Autre message, édifiant, lu par Me Berna : un des accusés avait évoqué des migrants arrivant devant un centre de soins. Willy L. avait alors répondu... "au four", puis "Einsatzgruppen", (en français "groupes d'intervention") des unités mobiles d'extermination du IIIe Reich, chargées des assassinats ciblés, notamment de Juifs en Pologne, Union soviétique et dans les pays baltes. Willy L. a répété à plusieurs reprises qu'il ne connaissait pourtant pas ce terme. "Ne me dîtes pas que c'est votre correcteur orthographique ?", a insisté Me Berna. Alexandre A. a lui ensuite défendu ses coéquipiers, affirmant que ces termes ne "correspondaient pas leur personnalité : ils ne sont pas racistes".
Seul Charles D. a affirmé ne pas avoir vu les messages malgré sa présence dans le groupe. Et si cela avait été le cas, il "serai[t] intervenu directement auprès de ses collègues" car "ce n'[était] pas bien".
Quatre radiations
L'ambiance dans la salle était souvent électrique et la présidente, Mireille Dupont, a même dû exclure une femme soupçonnée d'avoir filmé une partie de l'audience : "Je suis sûre que malheureusement, certaines personnes viennent ici pour faire ce genre de choses", a-t-elle déploré.
Dans ce procès singulier, les prévenus avaient été chaleureusement accueillis vendredi matin par leurs collègues en uniforme, qui assurent la sécurité du palais de justice. Lors de ses interrogatoires, la présidente a aussi demandé aux accusés si dans un "contexte de suicides de policiers", ils avaient pris conscience des "conséquences" possibles de leurs agissements. Réponse des intéressés : les victimes "auraient dû dire si ça n'allait pas".

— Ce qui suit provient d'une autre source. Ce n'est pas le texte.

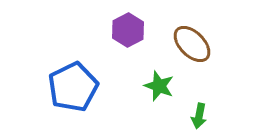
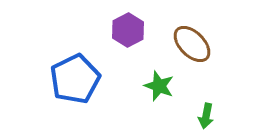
blue pentagon: moved 2 px right, 8 px up
green arrow: moved 7 px right
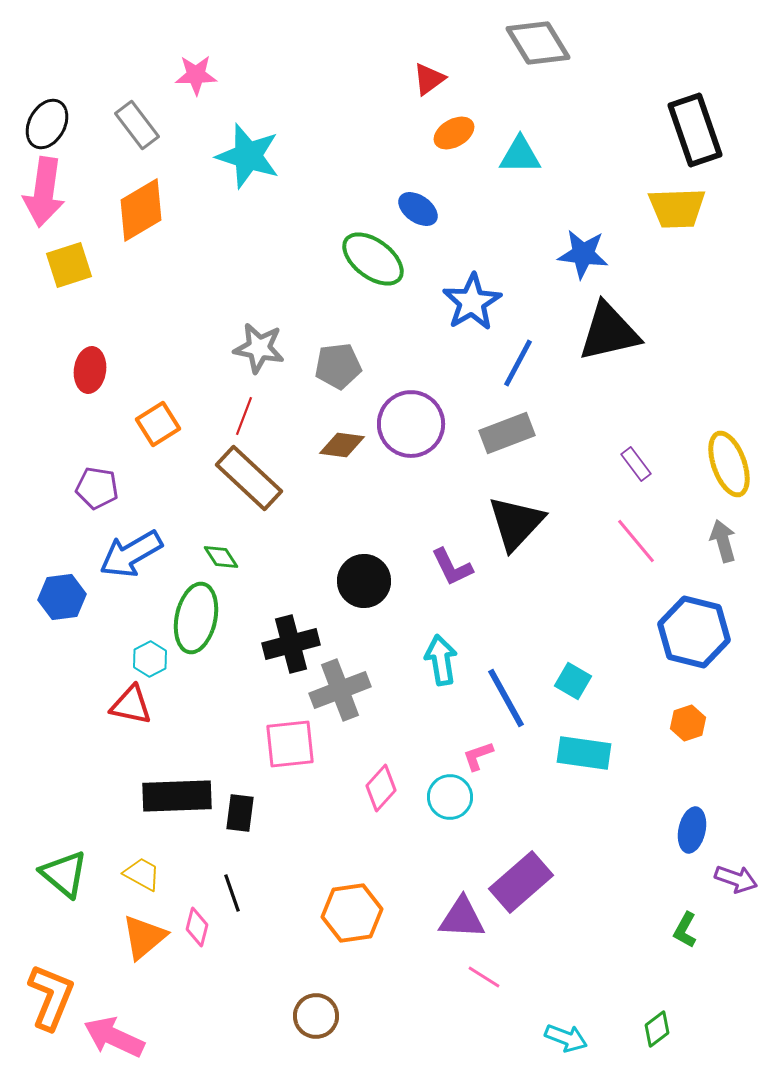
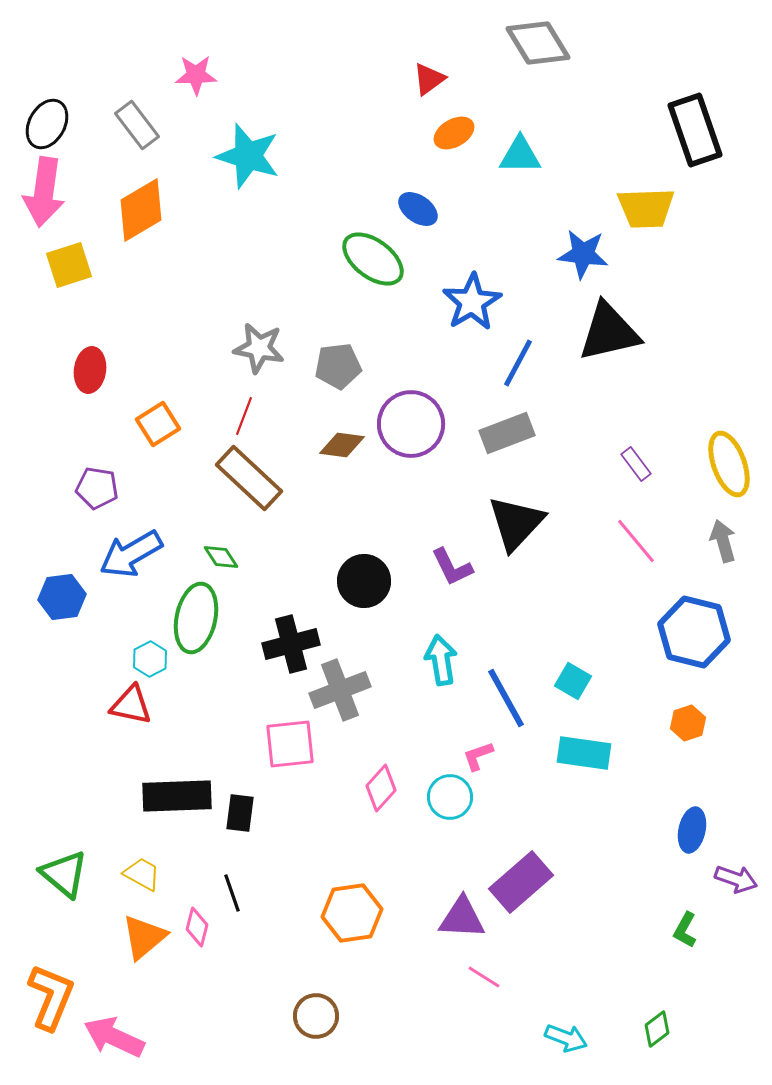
yellow trapezoid at (677, 208): moved 31 px left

Les parties civiles et les témoins avaient tous raconté jeudi le même mécanisme de mise à l'écart des policiers qui "n'étaient pas d'accord" avec ceux qualifiés de "meneurs du groupe", aujourd'hui sur le banc des accusés. Ils avaient évoqué des pressions psychologiques destinées à les faire craquer, "pour qu'ils partent d'eux-mêmes" du service, et les répercussions sur leur santé et leur vie privée. Ils ont depuis tous quitté la BAC pour d'autres services de police.
Les neuf prévenus sont quant à eux passés en conseil de discipline en octobre dernier. Quatre radiations, une rétrogradation et quatre exclusions temporaires avaient été proposées. Des sanctions confirmées par la hiérarchie, a affirmé jeudi lors de l'audience la commandante de l'IGPN, la "police des polices", Caroline Lamarque, entendue comme témoin. Selon une source proche du dossier, les exclusions temporaires vont d'un an à 15 jours.
Le procès, plus long que prévu initialement, se poursuivra en début de semaine prochaine. Les réquisitions et les plaidoiries des parties civiles et de la défense auront lieu mardi après-midi.